To start the application through the viz follow the directions here: https://gridappsd.readthedocs.io/en/latest/using_gridappsd/index.html#start-gridapps-d-platform
Fault events can be added using the Test Configuration page. The added events for a simulation can be seen in the Events view. An example of the event is shown here: https://github.com/Jeffrey-Simpson/gridappsd-cmd/blob/master/saved_examples/test_scheduled_event_1_fault.json
Note that the WSU-Restoration application gets triggered only when the fault event is added in the test case. During normal operation, application stays quite.
In the optimization problem, test feeders are modeled as graph; G (V, E), where V is set of nodes and E is set of edges. The graph and line parameters of the test feeder can be extracted from (https://github.com/shpoudel/D-Net).
First, the real time topology of the test case is extracted from the operating feeder in platform (top_identify.py).
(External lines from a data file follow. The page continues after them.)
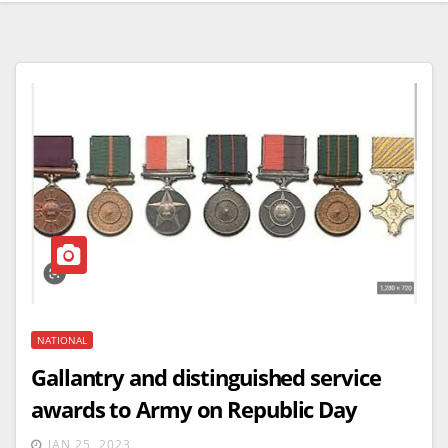
NATIONAL
Gallantry and distinguished service
awards to Army on Republic Day
JAN 25, 2023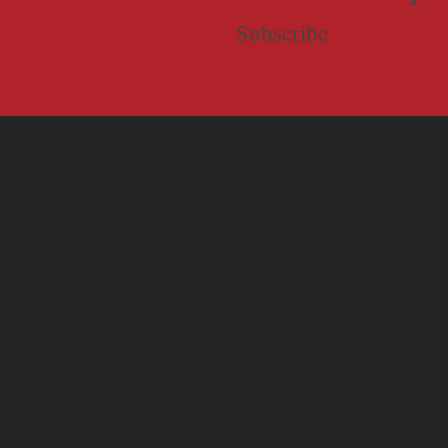
Subscribe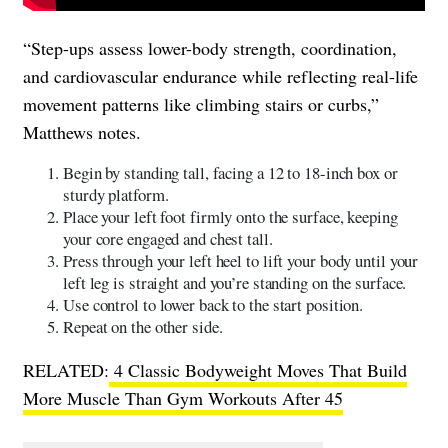
“Step-ups assess lower-body strength, coordination,
and cardiovascular endurance while reflecting real-life
movement patterns like climbing stairs or curbs,”
Matthews notes.
Begin by standing tall, facing a 12 to 18-inch box or
sturdy platform.
Place your left foot firmly onto the surface, keeping
your core engaged and chest tall.
Press through your left heel to lift your body until your
left leg is straight and you’re standing on the surface.
Use control to lower back to the start position.
Repeat on the other side.
RELATED:
4 Classic Bodyweight Moves That Build
More Muscle Than Gym Workouts After 45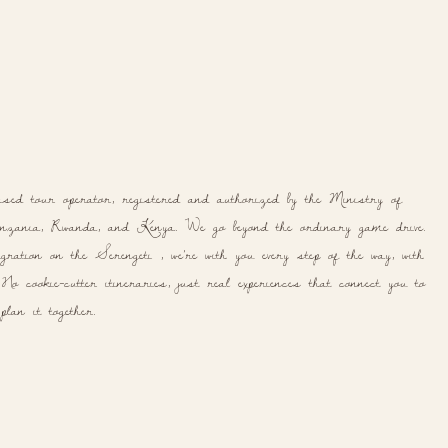
ased tour operator, registered and authorized by the Ministry of
ania, Rwanda, and Kenya. We go beyond the ordinary game drive.
ration on the Serengeti , we're with you every step of the way, with
o cookie-cutter itineraries, just real experiences that connect you to
lan it together.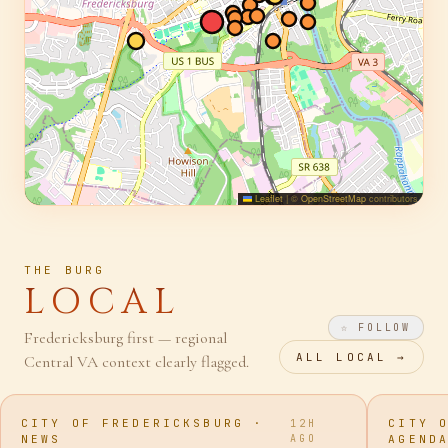
Leaflet
|
©
OpenStreetMap
contributors
THE BURG
LOCAL
☆ FOLLOW
Fredericksburg first — regional
ALL
LOCAL
→
Central VA context clearly flagged.
CITY OF FREDERICKSBURG ·
CITY 
12H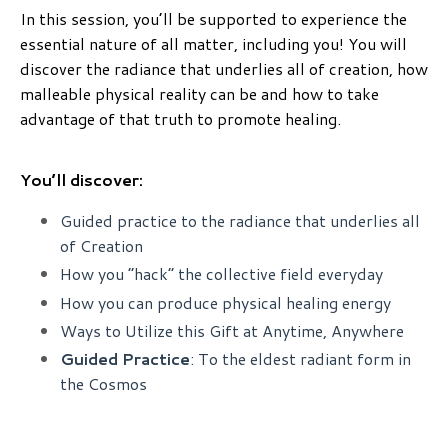
In this session, you’ll be supported to experience the
essential nature of all matter, including you! You will
discover the radiance that underlies all of creation, how
malleable physical reality can be and how to take
advantage of that truth to promote healing.
You’ll discover:
Guided practice to the radiance that underlies all
of Creation
How you “hack” the collective field everyday
How you can produce physical healing energy
Ways to Utilize this Gift at Anytime, Anywhere
Guided Practice
: To the eldest radiant form in
the Cosmos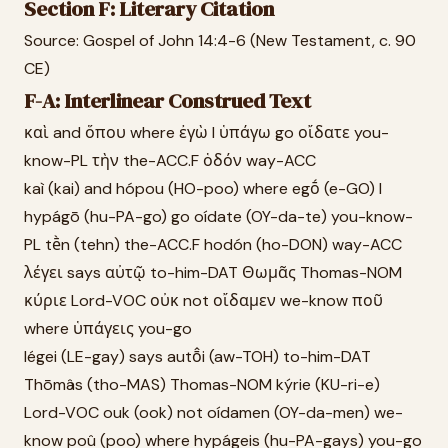
Section F: Literary Citation
Source: Gospel of John 14:4-6 (New Testament, c. 90
CE)
F-A: Interlinear Construed Text
καὶ and ὅπου where ἐγὼ I ὑπάγω go οἴδατε you-
know-PL τὴν the-ACC.F ὁδόν way-ACC
kaì (kai) and hópou (HO-poo) where egṓ (e-GO) I
hypágō (hu-PA-go) go oídate (OY-da-te) you-know-
PL tḕn (tehn) the-ACC.F hodón (ho-DON) way-ACC
λέγει says αὐτῷ to-him-DAT Θωμᾶς Thomas-NOM
κύριε Lord-VOC οὐκ not οἴδαμεν we-know ποῦ
where ὑπάγεις you-go
légei (LE-gay) says autō̂i (aw-TOH) to-him-DAT
Thōmâs (tho-MAS) Thomas-NOM kýrie (KU-ri-e)
Lord-VOC ouk (ook) not oídamen (OY-da-men) we-
know poû (poo) where hypágeis (hu-PA-gays) you-go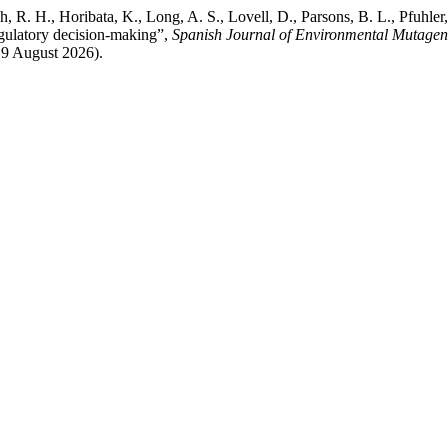
, R. H., Horibata, K., Long, A. S., Lovell, D., Parsons, B. L., Pfuhler,
regulatory decision-making”,
Spanish Journal of Environmental Mutage
: 9 August 2026).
Then, load data for each node is obtained (get_Load.py) and stored in json format to be used in linear power flow while writing constraints for optimization problem.
Once fault is identified in the test case, Isolation.py is invoked which isolates the fault from all possible directions. Then restoration_WSU.py solves the optimization. The output of optimization is the list of switches to toggle for reconfiguration such that load restored is maximixed. Grid-forming DERs can also be utilized to form islands if required.